Objectives: We sought to determine whether diffusing capacity influences operative mortality and long-term survival after resection for lung cancer.
Methods: We retrospectively reviewed the case histories of patients who underwent major resection for lung cancer. The association between operative mortality and predicted postoperative diffusing capacity was examined. Long-term survival among operative survivors was compared between the groups with high and low predicted postoperative diffusing capacity.
Results: The group comprised 410 patients with a mean age of 62.3 years. We performed 273 lobectomies, 35 bilobectomies, and 102 pneumonectomies.
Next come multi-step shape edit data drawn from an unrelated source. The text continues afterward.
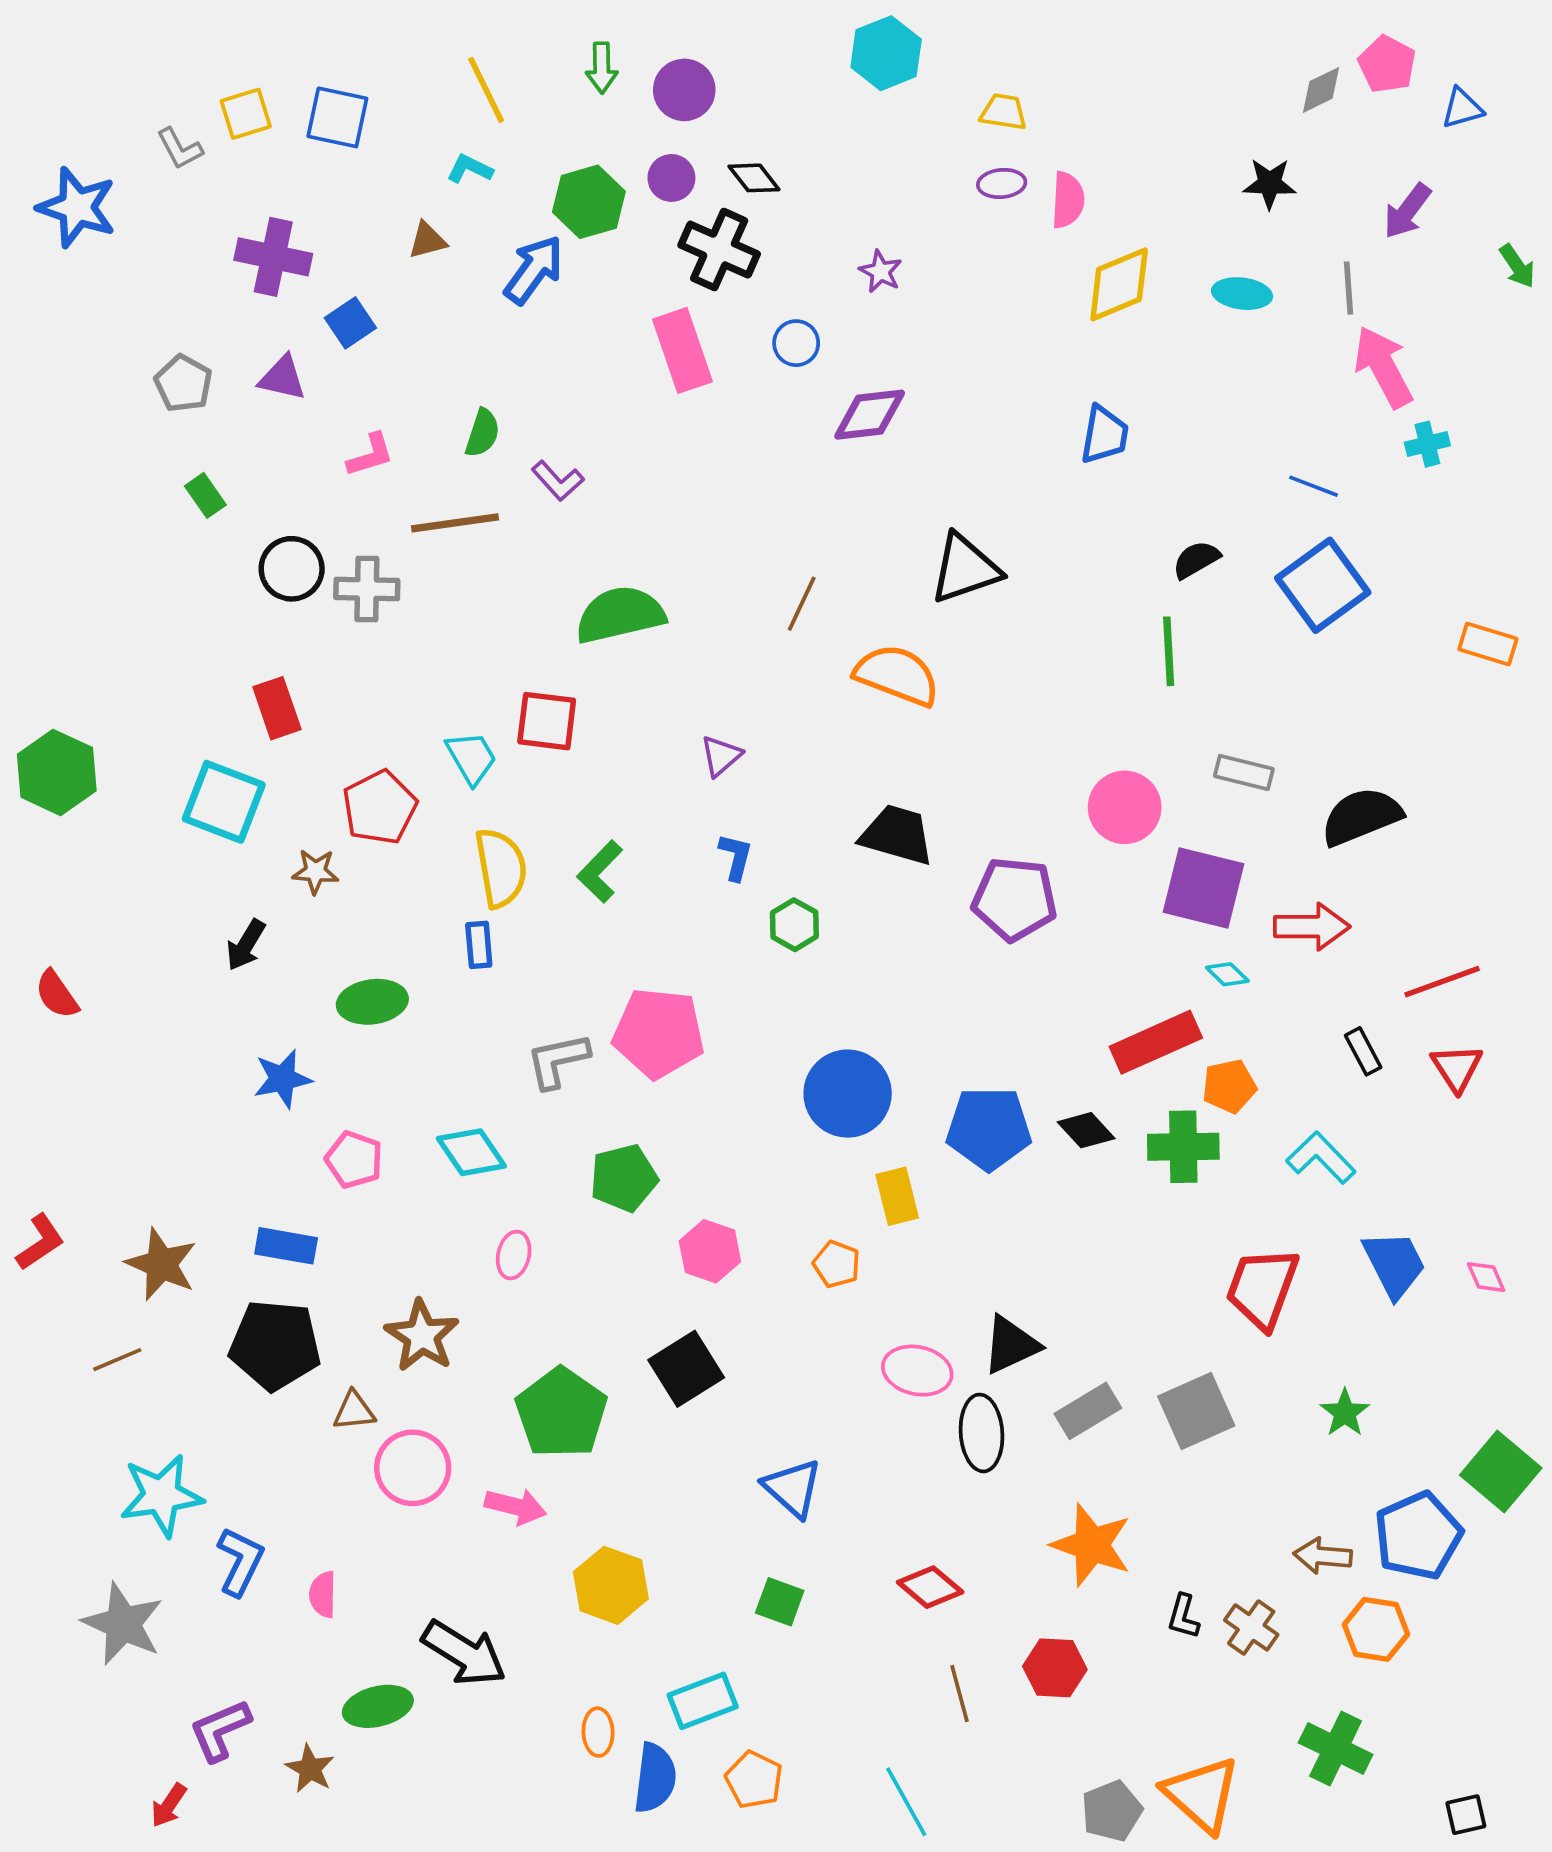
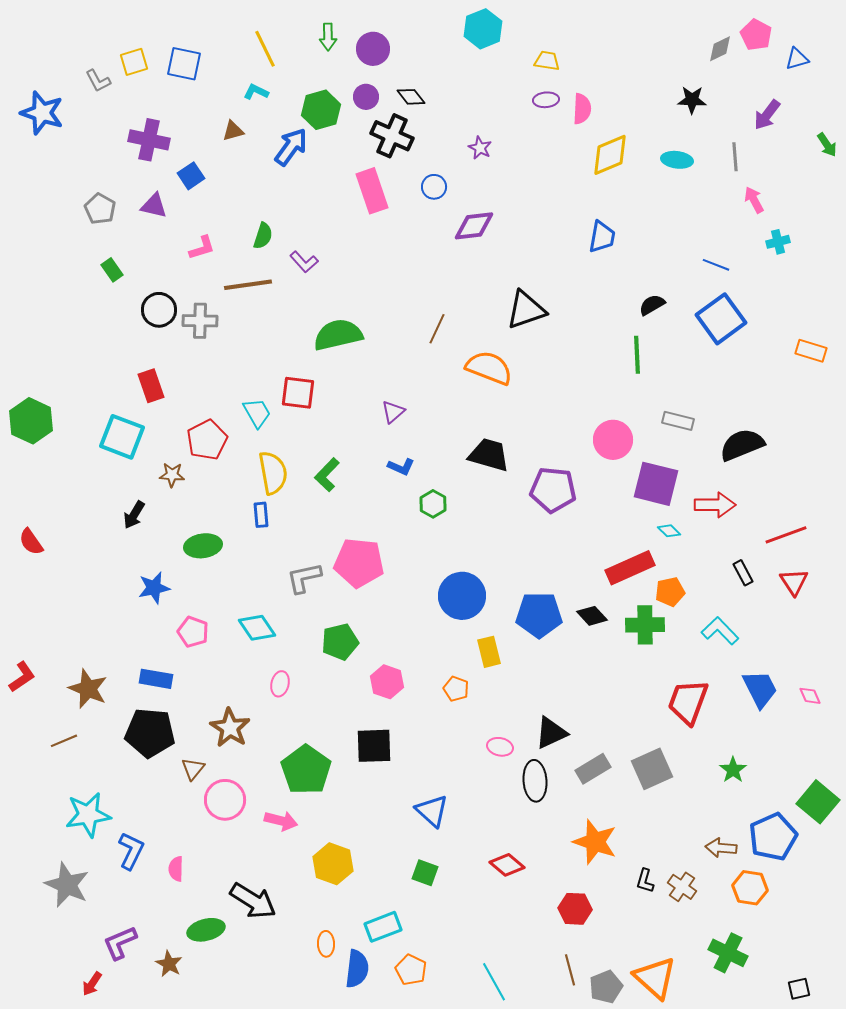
pink arrow: (1383, 367) -> (754, 200), size x0.6
blue L-shape: (736, 857) -> (401, 467), turned 100
black square: (686, 1369) -> (374, 746), turned 30
pink ellipse: (917, 1371) -> (500, 747), size x0.7
brown triangle: (354, 1411) -> (193, 769), turned -45
brown line: (959, 1694) -> (570, 970), moved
A total of 32 operative deaths (7.8%) were associated with low predicted postoperative diffusing capacity (P <.001). If we examine only operative survivors, there is no significant difference in survival data between patients with a predicted postoperative diffusing capacity of less than 50 and those with a predicted figure of 50 or more (stage I, 111 vs 90 months; stage II, 26 vs 32 months; stage IIIa 32 vs 26 months; log rank P >.5 for each). On the basis of the Cox proportional hazards model, predicted postoperative diffusing capacity did not have a statistically significant effect on long-term survival (estimated hazard ratio corresponding to a 20-point decrease in predicted postoperative diffusing capacity = 1. 13; 95% confidence interval: 0.92 to 1.37).
Conclusion: A poor diffusing capacity is associated with high operative mortality but does not adversely affect long-term survival after major lung resection among operative survivors. Improving the perioperative management of patients undergoing major lung resection may enable inclusion of more patients with reduced diffusing capacity in the candidate pool for surgery, thus maximizing survival for early-stage lung cancer.